FX Trading – Double Header Today: Keep Watching the Central Banks


Matinee: Bank of England Official Inspires Buyers, Spooks Sellers

Pent-up demand and sellers running for cover explains the move by the British pound today. Granted, it was comments from a Bank of England official who sparked the move. Apparently the quantitative easing measures are working as well as they’d have hoped for when this strategy commenced earlier this year.

Thus, traders are quick to jump at the idea that the BOE may not be doing much more pumping in the near future. The pound is up as much as one and a half percent versus the buck; and it’s putting a lickin’ on the euro and yen as well.

Today’s comments not only brought some buyers out of the shadows, but the move above daily consolidation range (resistance) likely led what had become a large number of shorts running to cover their butts.



We can look at this two ways:

1)This is a shake-out move and stops needed to be triggered before the price of the pound can be driven lower.
2)This is a legitimate change in fortune for the pound after being depressed by traders despite a continued move out of US dollars and into other currencies.

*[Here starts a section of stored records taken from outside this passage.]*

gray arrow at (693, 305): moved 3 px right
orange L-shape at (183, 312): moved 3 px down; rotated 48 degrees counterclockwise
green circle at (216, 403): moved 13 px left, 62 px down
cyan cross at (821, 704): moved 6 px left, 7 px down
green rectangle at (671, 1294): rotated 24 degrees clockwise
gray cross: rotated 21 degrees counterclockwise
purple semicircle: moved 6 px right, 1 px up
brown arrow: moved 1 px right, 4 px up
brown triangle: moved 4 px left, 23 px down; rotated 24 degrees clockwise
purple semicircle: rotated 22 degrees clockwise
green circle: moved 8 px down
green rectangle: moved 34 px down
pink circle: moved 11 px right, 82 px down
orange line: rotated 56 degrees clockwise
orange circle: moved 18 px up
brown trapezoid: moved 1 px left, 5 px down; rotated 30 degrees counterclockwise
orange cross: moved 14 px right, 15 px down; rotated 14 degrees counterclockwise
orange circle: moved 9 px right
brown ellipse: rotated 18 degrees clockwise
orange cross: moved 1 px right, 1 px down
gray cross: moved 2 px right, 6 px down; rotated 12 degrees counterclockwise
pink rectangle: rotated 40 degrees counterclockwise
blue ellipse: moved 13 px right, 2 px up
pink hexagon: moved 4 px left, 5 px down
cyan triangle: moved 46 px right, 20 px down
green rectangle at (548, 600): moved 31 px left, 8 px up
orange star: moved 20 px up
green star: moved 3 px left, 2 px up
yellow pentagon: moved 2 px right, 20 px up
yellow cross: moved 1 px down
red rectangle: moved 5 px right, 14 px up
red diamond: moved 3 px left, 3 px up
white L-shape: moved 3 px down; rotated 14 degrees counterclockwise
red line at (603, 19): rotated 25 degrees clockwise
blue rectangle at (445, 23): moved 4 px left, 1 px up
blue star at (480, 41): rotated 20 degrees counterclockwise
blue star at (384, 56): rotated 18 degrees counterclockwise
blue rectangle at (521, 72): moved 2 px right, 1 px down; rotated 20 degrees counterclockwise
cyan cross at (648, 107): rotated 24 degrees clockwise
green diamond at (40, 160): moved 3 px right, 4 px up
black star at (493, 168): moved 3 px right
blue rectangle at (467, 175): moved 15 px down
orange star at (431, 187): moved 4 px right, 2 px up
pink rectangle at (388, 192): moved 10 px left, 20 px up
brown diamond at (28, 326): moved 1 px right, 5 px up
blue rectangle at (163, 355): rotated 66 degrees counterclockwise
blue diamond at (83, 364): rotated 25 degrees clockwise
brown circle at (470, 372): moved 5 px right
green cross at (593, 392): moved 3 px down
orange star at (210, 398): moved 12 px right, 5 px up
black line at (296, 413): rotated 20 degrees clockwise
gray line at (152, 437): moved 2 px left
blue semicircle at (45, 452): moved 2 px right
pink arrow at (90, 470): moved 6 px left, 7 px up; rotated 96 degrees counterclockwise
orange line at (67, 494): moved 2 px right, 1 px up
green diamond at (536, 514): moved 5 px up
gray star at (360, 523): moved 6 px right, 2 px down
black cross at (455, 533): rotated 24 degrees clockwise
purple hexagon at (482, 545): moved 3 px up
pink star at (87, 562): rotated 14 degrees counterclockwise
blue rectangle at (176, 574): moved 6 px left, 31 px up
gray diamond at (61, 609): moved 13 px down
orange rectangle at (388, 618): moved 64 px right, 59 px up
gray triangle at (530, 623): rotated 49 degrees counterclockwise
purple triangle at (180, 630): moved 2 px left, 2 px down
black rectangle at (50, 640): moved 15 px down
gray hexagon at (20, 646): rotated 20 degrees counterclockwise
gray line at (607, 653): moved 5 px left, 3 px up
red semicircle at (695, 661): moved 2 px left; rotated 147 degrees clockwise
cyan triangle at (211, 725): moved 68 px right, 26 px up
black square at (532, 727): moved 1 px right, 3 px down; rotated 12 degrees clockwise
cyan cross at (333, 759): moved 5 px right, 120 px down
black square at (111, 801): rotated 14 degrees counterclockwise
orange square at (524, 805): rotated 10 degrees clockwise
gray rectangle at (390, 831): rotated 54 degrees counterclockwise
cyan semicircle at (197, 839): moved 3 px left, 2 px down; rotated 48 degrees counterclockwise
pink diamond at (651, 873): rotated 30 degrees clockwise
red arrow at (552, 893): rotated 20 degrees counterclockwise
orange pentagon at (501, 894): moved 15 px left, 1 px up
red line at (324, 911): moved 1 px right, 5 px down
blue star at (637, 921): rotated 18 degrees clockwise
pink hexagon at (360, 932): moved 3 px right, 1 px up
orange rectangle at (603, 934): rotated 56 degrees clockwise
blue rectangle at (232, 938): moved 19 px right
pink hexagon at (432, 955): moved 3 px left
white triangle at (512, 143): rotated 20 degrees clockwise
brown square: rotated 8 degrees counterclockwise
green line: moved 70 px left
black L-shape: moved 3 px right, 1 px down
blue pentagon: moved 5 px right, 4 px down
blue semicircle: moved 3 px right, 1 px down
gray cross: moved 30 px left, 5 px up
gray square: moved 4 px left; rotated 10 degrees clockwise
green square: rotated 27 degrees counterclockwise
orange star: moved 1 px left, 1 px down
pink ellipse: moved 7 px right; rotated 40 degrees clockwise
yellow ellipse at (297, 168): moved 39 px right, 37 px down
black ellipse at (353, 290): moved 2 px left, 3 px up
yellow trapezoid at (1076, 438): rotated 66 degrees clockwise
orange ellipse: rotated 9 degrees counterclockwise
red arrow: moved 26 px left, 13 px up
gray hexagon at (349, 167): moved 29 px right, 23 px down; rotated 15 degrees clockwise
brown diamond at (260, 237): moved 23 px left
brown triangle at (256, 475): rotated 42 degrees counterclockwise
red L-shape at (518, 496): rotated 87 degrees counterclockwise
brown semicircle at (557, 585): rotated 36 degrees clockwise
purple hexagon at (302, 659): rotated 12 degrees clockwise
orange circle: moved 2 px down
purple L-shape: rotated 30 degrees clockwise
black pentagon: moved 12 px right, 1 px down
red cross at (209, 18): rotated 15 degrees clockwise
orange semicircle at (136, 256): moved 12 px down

The UK economic concerns are not changed in the wake of the BOE officials recent comments; albeit sentiment could very well have made an important shift. The question is whether or not any change in sentiment will be powerful enough to make the pound appealing to investors.

Considering the mood of the markets, the pound could be undergoing a change in fortune versus the US dollar, starting today; but the strength could prove short-lived versus the euro and perhaps even the yen.

Traders and investors generally take a glass-half-full approach to the euro. Perhaps it’s all mental -- the Eurozone and its currency have come to represent an alternative the US counterparts.

There’s been a popular piece of data circulating the web recently. It states the move by world economies into reserves denominated in euro and yen. Most stories use it to point out that these countries are necessarily getting rid of their dollar reserves. But that is not the case. Reserves denominated in US dollars are still being added, but to a lesser extent than those denominated in euro and yen, according to the latest numbers.

While the euro may be able to keep running higher on healthy risk appetite and consequent US dollar weakness, then yen may have a tougher time. It’s increasingly viewed as having over-stretched from where fair fundamentals might allow it to go.

Japan’s Finance Minister had this to say today:

"Our political task is to stabilise the value of the currency. The basis for stability is the need for the currency's value to match the economy's strength. This must be ensured by politics."

The first test of USDJPY support (Japanese yen resistance) did not work out and the pair is bouncing. As with many central banks, intervention is on the minds of BOJ officials and Japanese yen traders. Is there room for more strength?




It may be worth being open to an extended bounce here.

John Ross Crooks III
Black Swan Capital


Night-Cap: Who’ll Be Hiking and Who Won’t?

David here ...

JR threw a piece of news by me this morning, as it plays into his and Jack’s evaluation of the deflation vs. inflation tug-of-war that’s happening right now.

So when I say a bit of inflation news hit the wires today, perhaps I should instead call it deflation news since prices are falling. From JR ...

In Czech Republic industrial producer prices slumped in the latest month. The month-to-month drop was double what had been expected (0.4% versus 0.2%) and the year-over-year figure came in dropping 5.4%. Czech hasn’t seen a year-over-year drop like this since records began being kept in 1991.

Agricultural producer prices showed a far more dramatic plunge – 21.2% in September after posting a year-over-year slide of 23.5% in August.

The bottom line in the wake of this data: the central bank could be motivated into rate cuts. And now that the yield differential game between currencies is back in full swing, potential rate cuts could be meaningful to the performance of the Czech koruna.

What’s interesting is this comes at a time when analysts are starting to look for central banks that will be next to hike rates, not cut them. Australia last week prompted the expectations that global central banks are becoming ready to mop up excess liquidity and tighten up their monetary policy stance.